• _Exercise aim_
How many lines in these records hold the string "forward"? State only that number.

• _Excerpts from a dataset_
• • • •

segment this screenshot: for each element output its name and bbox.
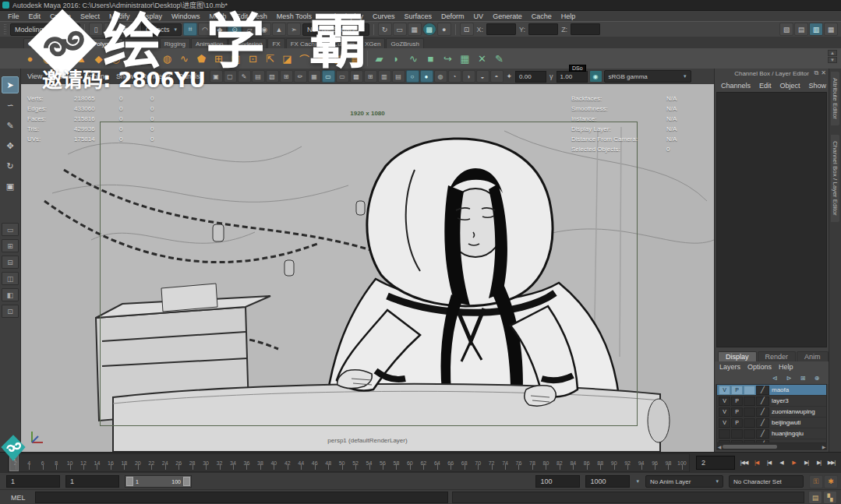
timeline-tick[interactable]: 100 xyxy=(675,454,688,471)
layer-playback-toggle[interactable] xyxy=(731,429,743,439)
scale-tool[interactable]: ▣ xyxy=(2,178,19,195)
scroll-right-icon[interactable]: ▶ xyxy=(821,444,827,449)
field-chart-icon[interactable]: ⊞ xyxy=(364,70,377,83)
layout-single-pane[interactable]: ▭ xyxy=(2,223,19,236)
channel-box-toggle-icon[interactable]: ▦ xyxy=(824,23,838,36)
go-to-start-button[interactable]: |◀◀ xyxy=(738,456,750,469)
step-forward-key-button[interactable]: ▶| xyxy=(800,456,812,469)
menu-item[interactable]: Windows xyxy=(167,12,205,20)
layer-color-swatch[interactable] xyxy=(756,418,769,428)
animation-end-field[interactable]: 1000 xyxy=(585,475,630,488)
timeline-tick[interactable]: 76 xyxy=(512,454,525,471)
timeline-tick[interactable]: 48 xyxy=(321,454,334,471)
insert-edge-loop-icon[interactable]: ◫ xyxy=(330,51,347,67)
timeline-tick[interactable]: 94 xyxy=(634,454,648,471)
timeline-tick[interactable]: 80 xyxy=(539,454,553,471)
shadows-icon[interactable]: ◑ xyxy=(462,70,475,83)
scroll-left-icon[interactable]: ◀ xyxy=(716,444,723,449)
green-cross-tools-icon[interactable]: ✕ xyxy=(474,51,490,67)
snap-to-curves-icon[interactable]: ◠ xyxy=(198,23,212,36)
timeline-tick[interactable]: 40 xyxy=(267,454,281,471)
attribute-editor-toggle-icon[interactable]: ▤ xyxy=(794,23,808,36)
snap-to-projected-center-icon[interactable]: ⊙ xyxy=(228,23,242,36)
layer-row[interactable]: V P zuomianwuping xyxy=(717,407,826,418)
timeline-tick[interactable]: 62 xyxy=(417,454,430,471)
layer-row[interactable]: V P maofa xyxy=(717,385,826,396)
exposure-field[interactable]: 0.00 xyxy=(515,71,546,83)
menu-item[interactable]: Display xyxy=(135,12,168,20)
poly-helix-icon[interactable]: ∿ xyxy=(176,51,193,67)
anim-layer-dropdown[interactable]: No Anim Layer xyxy=(645,475,723,488)
menu-item[interactable]: Mesh Tools xyxy=(272,12,316,20)
select-layer-objects-icon[interactable]: ⊲ xyxy=(769,374,780,382)
2d-pan-zoom-icon[interactable]: ⊞ xyxy=(280,70,293,83)
timeline-tick[interactable]: 8 xyxy=(49,454,62,471)
smooth-shade-icon[interactable]: ● xyxy=(420,70,433,83)
tool-settings-toggle-icon[interactable]: ▥ xyxy=(809,23,823,36)
smooth-mesh-icon[interactable]: ⊡ xyxy=(245,51,261,67)
green-plane-icon[interactable]: ▰ xyxy=(371,51,387,67)
motion-blur-icon[interactable]: ◓ xyxy=(490,70,504,83)
grease-pencil-icon[interactable]: ✏ xyxy=(294,70,307,83)
menu-item[interactable]: Help xyxy=(557,12,581,20)
bevel-icon[interactable]: ◪ xyxy=(279,51,295,67)
poly-cylinder-icon[interactable]: ▮ xyxy=(142,51,158,67)
step-forward-frame-button[interactable]: ▶| xyxy=(813,456,825,469)
save-scene-icon[interactable]: ▼ xyxy=(118,23,133,36)
timeline-tick[interactable]: 20 xyxy=(131,454,144,471)
new-scene-icon[interactable]: ▯ xyxy=(89,23,103,36)
menu-item[interactable]: Generate xyxy=(488,12,527,20)
gamma-icon[interactable]: γ xyxy=(549,72,553,80)
poly-sphere-icon[interactable]: ● xyxy=(22,51,38,67)
timeline-tick[interactable]: 16 xyxy=(104,454,117,471)
shelf-tab[interactable]: XGen xyxy=(360,38,385,48)
layout-hypershade-persp[interactable]: ⊡ xyxy=(2,305,19,318)
timeline-tick[interactable]: 96 xyxy=(648,454,661,471)
layer-color-swatch[interactable] xyxy=(756,407,769,417)
timeline-tick[interactable]: 90 xyxy=(607,454,620,471)
timeline-tick[interactable]: 98 xyxy=(662,454,675,471)
channel-box-menu-item[interactable]: Channels xyxy=(721,82,751,90)
poly-soccer-ball-icon[interactable]: ⬟ xyxy=(193,51,210,67)
scroll-up-icon[interactable]: ▲ xyxy=(828,50,837,56)
shelf-tab[interactable]: Rendering xyxy=(228,38,267,48)
timeline-tick[interactable]: 4 xyxy=(22,454,35,471)
timeline-tick[interactable]: 78 xyxy=(525,454,539,471)
x-input[interactable] xyxy=(486,23,516,35)
menu-item[interactable]: Create xyxy=(45,12,76,20)
timeline-tick[interactable]: 24 xyxy=(158,454,171,471)
shelf-tab[interactable]: Curves xyxy=(23,38,52,48)
film-gate-icon[interactable]: ▭ xyxy=(322,70,335,83)
timeline-tick[interactable]: 54 xyxy=(362,454,376,471)
command-language-toggle[interactable]: MEL xyxy=(11,494,31,502)
grid-icon[interactable]: ▦ xyxy=(308,70,321,83)
extrude-icon[interactable]: ⇱ xyxy=(262,51,278,67)
layer-visibility-toggle[interactable]: V xyxy=(719,397,730,406)
menu-item[interactable]: File xyxy=(3,12,24,20)
wireframe-icon[interactable]: ○ xyxy=(406,70,419,83)
viewport-menu-item[interactable]: Lighting xyxy=(80,72,111,80)
combine-icon[interactable]: ⊞ xyxy=(210,51,227,67)
script-editor-icon[interactable]: ▤ xyxy=(808,491,822,504)
timeline-tick[interactable]: 28 xyxy=(186,454,199,471)
timeline-tick[interactable]: 52 xyxy=(348,454,362,471)
coordinate-entry-icon[interactable]: ⊡ xyxy=(460,23,474,36)
snap-to-points-icon[interactable]: ◆ xyxy=(213,23,227,36)
timeline-tick[interactable]: 32 xyxy=(213,454,226,471)
menu-item[interactable]: UV xyxy=(469,12,489,20)
dso-edit-icon[interactable]: ✎ xyxy=(491,51,507,67)
layer-visibility-toggle[interactable]: V xyxy=(719,418,730,428)
poly-pyramid-icon[interactable]: ▴ xyxy=(125,51,141,67)
timeline-tick[interactable]: 36 xyxy=(240,454,253,471)
menu-item[interactable]: Curves xyxy=(368,12,400,20)
layer-editor-tab[interactable]: Render xyxy=(758,351,797,361)
timeline-tick[interactable]: 56 xyxy=(376,454,389,471)
timeline-tick[interactable]: 74 xyxy=(498,454,511,471)
safe-title-icon[interactable]: ▤ xyxy=(392,70,405,83)
timeline-tick[interactable]: 82 xyxy=(553,454,566,471)
viewport-canvas[interactable]: 1920 x 1080 Verts: 218065 0 0 Edges: 433… xyxy=(21,84,714,452)
rotate-tool[interactable]: ↻ xyxy=(2,157,19,174)
create-empty-layer-icon[interactable]: ⊕ xyxy=(811,374,822,382)
open-render-view-icon[interactable]: ▭ xyxy=(393,23,407,36)
modeling-toolkit-toggle-icon[interactable]: ▧ xyxy=(779,23,793,36)
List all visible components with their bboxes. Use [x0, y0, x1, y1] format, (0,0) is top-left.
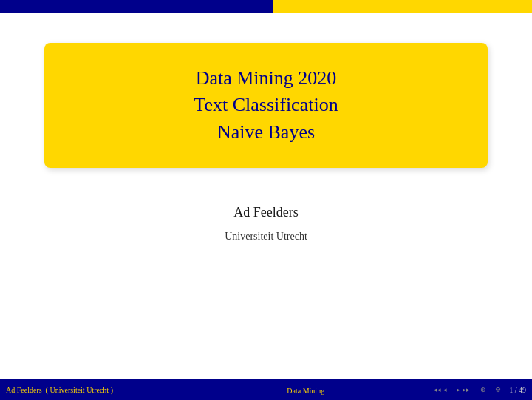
slide-counter: 1 / 49 [509, 386, 526, 394]
bottom-bar: Ad Feelders ( Universiteit Utrecht ) Dat… [0, 379, 532, 400]
title-box: Data Mining 2020 Text Classification Nai… [44, 43, 488, 168]
nav-next-icon[interactable]: ▸ [457, 386, 460, 393]
zoom-icon: ⊕ [480, 386, 486, 393]
university-name: Universiteit Utrecht [225, 231, 307, 243]
bottom-right-section: ◂◂ ◂ · ▸ ▸▸ · ⊕ · ⚙ 1 / 49 [434, 386, 532, 394]
bottom-course: Data Mining [287, 387, 324, 395]
nav-separator: · [474, 386, 476, 393]
bottom-author: Ad Feelders [6, 386, 42, 394]
nav-prev-icon[interactable]: ◂ [443, 386, 447, 393]
settings-icon: ⚙ [495, 386, 501, 393]
nav-last-icon[interactable]: ▸▸ [463, 386, 470, 393]
author-section: Ad Feelders Universiteit Utrecht [225, 205, 307, 243]
bottom-center-section: Data Mining [177, 383, 434, 396]
title-line-3: Naive Bayes [74, 119, 458, 146]
top-bar-yellow [273, 0, 532, 13]
author-name: Ad Feelders [225, 205, 307, 220]
main-content: Data Mining 2020 Text Classification Nai… [0, 13, 532, 373]
top-bar [0, 0, 532, 13]
nav-dot: · [451, 386, 452, 393]
top-bar-blue [0, 0, 273, 13]
title-line-2: Text Classification [74, 92, 458, 118]
bottom-left-section: Ad Feelders ( Universiteit Utrecht ) [0, 386, 177, 394]
nav-first-icon[interactable]: ◂◂ [434, 386, 441, 393]
nav-dot2: · [490, 386, 491, 393]
title-line-1: Data Mining 2020 [74, 65, 458, 92]
bottom-university: ( Universiteit Utrecht ) [46, 386, 113, 394]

• • • •

• _Response to the task_
2